The oral selective MEK inhibitor trametinib improved progression-free and overall survival over chemotherapy in patients with metastatic melanoma with a BRAF mutation, according to a new phase III trial.
Approximately 50% of patients with advanced melanoma have activating BRAF mutations, with the V600E and V600K mutations representing the bulk of those. BRAF inhibitors have been shown to improve survival, but the responses tend to be short-lived. Investigators led by Keith T. Flaherty, MD, of Massachusetts General Hospital Cancer Center in Boston, conducted an open-label, randomized trial of 322 patients with either of the two common BRAF mutations. A total of 214 patients received oral trametinib 2 mg once daily, and 108 patients received IV chemotherapy consisting of either dacarbazine(Drug information on dacarbazine) or paclitaxel(Drug information on paclitaxel). The results were published in the New England Journal of Medicine.
The median duration of progression-free survival was 4.8 months in the trametinib group and 1.5 months in the chemotherapy group, yielding a hazard ratio (HR) for progression of 0.45 with trametinib (95% CI, 0.33-0.63; P < .001). Among a primary efficacy population of 273 patients with the V600E mutation and no brain metastases at baseline the results were similar. Progression-free survival improvements were seen among all patients except those with the less common V600K mutation, and among those aged 65 years and older.
A total of 35 patients died in the trametinib group (16%), compared with 29 patients in the chemotherapy group (27%). At 6 months, the overall survival rates were 81% for trametinib-treated patients and 67% for chemotherapy-treated patients, for a HR of 0.54 (95% CI, 0.32-0.92; P = 0.01). That improved survival remained even though almost half (47%) of chemotherapy patients crossed over and received trametinib, as allowed by the study design.
Response rates were also better among trametinib patients. Of those who received trametinib, 22% achieved a complete or partial response, compared with 8% in the chemotherapy group (P = .01). The median response duration was 5.5 months for trametinib patients, and it had not yet been reached in 9 chemotherapy patients.
The investigators wrote that trametinib shows similar improvements to another targeted agent, the BRAF inhibitor vemurafenib. “Although the response rate associated with trametinib appears to be inferior to that with vemurafenib, the two agents appear to provide similar improvements in progression-free and overall survival, as compared with chemotherapy,” they wrote. The molecular mechanism that might explain a lower response rate remains unknown.
Further studies are needed to determine which of these drugs are superior, and trials are also ongoing that will examine the potential for improved response when the two are combined.
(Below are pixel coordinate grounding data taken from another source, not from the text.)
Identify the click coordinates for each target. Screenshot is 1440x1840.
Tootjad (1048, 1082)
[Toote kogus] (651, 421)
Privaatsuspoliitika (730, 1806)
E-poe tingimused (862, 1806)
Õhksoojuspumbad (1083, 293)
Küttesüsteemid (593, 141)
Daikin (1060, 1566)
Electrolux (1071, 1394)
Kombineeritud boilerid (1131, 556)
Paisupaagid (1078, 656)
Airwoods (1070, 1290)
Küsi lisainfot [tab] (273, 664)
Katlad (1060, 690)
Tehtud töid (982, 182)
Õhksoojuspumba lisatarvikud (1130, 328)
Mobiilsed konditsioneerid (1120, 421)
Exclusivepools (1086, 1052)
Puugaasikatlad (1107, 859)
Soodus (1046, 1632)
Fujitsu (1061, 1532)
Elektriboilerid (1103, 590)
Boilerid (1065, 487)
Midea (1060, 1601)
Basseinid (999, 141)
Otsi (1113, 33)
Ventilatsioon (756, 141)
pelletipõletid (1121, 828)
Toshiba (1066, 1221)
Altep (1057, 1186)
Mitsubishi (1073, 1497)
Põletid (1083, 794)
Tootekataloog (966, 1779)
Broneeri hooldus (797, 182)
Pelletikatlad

In an accompanying editorial in the New England Journal of Medicine, Edward A. Sausville, MD, PhD, of the University of Maryland School of Medicine, stressed the importance of drugs that target the RAS-RAF-MEK pathway. “We also need to maximize the promise of MEK inhibition by using trametinib perhaps in combination with other pathway inhibitors to define its potential value in tumors without a BRAF mutation but with MEK activation by other routes,” he wrote.